Elizabeth Gibney
nature.com
News: July 24, 24
Training artificial intelligence (AI) models on AI-generated text quickly leads to the models churning out nonsense, a study has found. This cannibalistic phenomenon, termed model collapse, could halt the improvement of large language models (LLMs) as they run out of human-derived training data and as increasing amounts of AI-generated text pervade the Internet.
“The message is, we have to be very careful about what ends up in our training data,” says co-author Zakhar Shumaylov, an AI researcher at the University of Cambridge, UK. Otherwise, “things will always, provably, go wrong”. he says.” The team used a mathematical analysis to show that the problem of model collapse is likely to be universal, affecting all sizes of language model that use uncurated data, as well as simple image generators and other types of AI.

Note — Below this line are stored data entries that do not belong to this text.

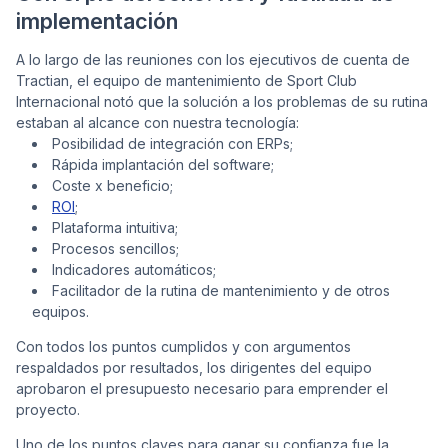
implementación
A lo largo de las reuniones con los ejecutivos de cuenta de
Tractian, el equipo de mantenimiento de Sport Club
Internacional notó que la solución a los problemas de su rutina
estaban al alcance con nuestra tecnología:
Posibilidad de integración con ERPs;
Rápida implantación del software;
Coste x beneficio;
ROI
;
Plataforma intuitiva;
Procesos sencillos;
Indicadores automáticos;
Facilitador de la rutina de mantenimiento y de otros
equipos.
Con todos los puntos cumplidos y con argumentos
respaldados por resultados, los dirigentes del equipo
aprobaron el presupuesto necesario para emprender el
proyecto.
Uno de los puntos claves para ganar su confianza fue la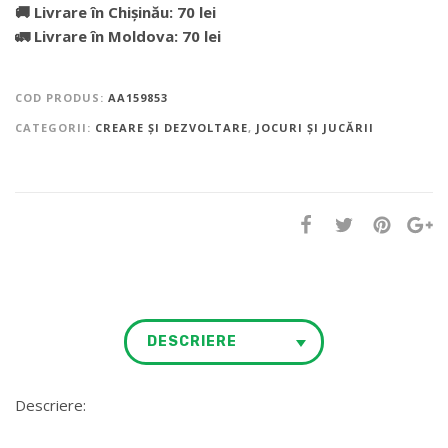
🚚 Livrare în Chișinău: 70 lei
🚛 Livrare în Moldova: 70 lei
COD PRODUS:
AA159853
CATEGORII:
CREARE ȘI DEZVOLTARE
,
JOCURI ȘI JUCĂRII
DESCRIERE
Descriere:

The researchers began by using an LLM to create Wikipedia-like entries, then trained new iterations of the model on text produced by its predecessor. As the AI-generated information — known as synthetic data — polluted the training set, the model’s outputs became gibberish. The ninth iteration of the model completed a Wikipedia-style article about English church towers with a treatise on the many colours of jackrabbit tails (see ‘AI gibberish’).
Here are some thoughts:
This article highlights a concerning phenomenon known as model collapse, which occurs when artificial intelligence (AI) models are trained on text generated by other AI models. This recursive training leads to a degradation in the quality of outputs, ultimately resulting in nonsensical responses. Researchers demonstrated that as AI-generated content increasingly permeates the internet, the reliance on this synthetic data could stifle the advancement of large language models (LLMs) due to a lack of high-quality human-derived training data. The study revealed that even before complete collapse, models trained on AI-generated texts tend to forget less frequent information, which poses significant risks for fair representation of marginalized groups.
Said differently: AI garbage in, AI garbage out.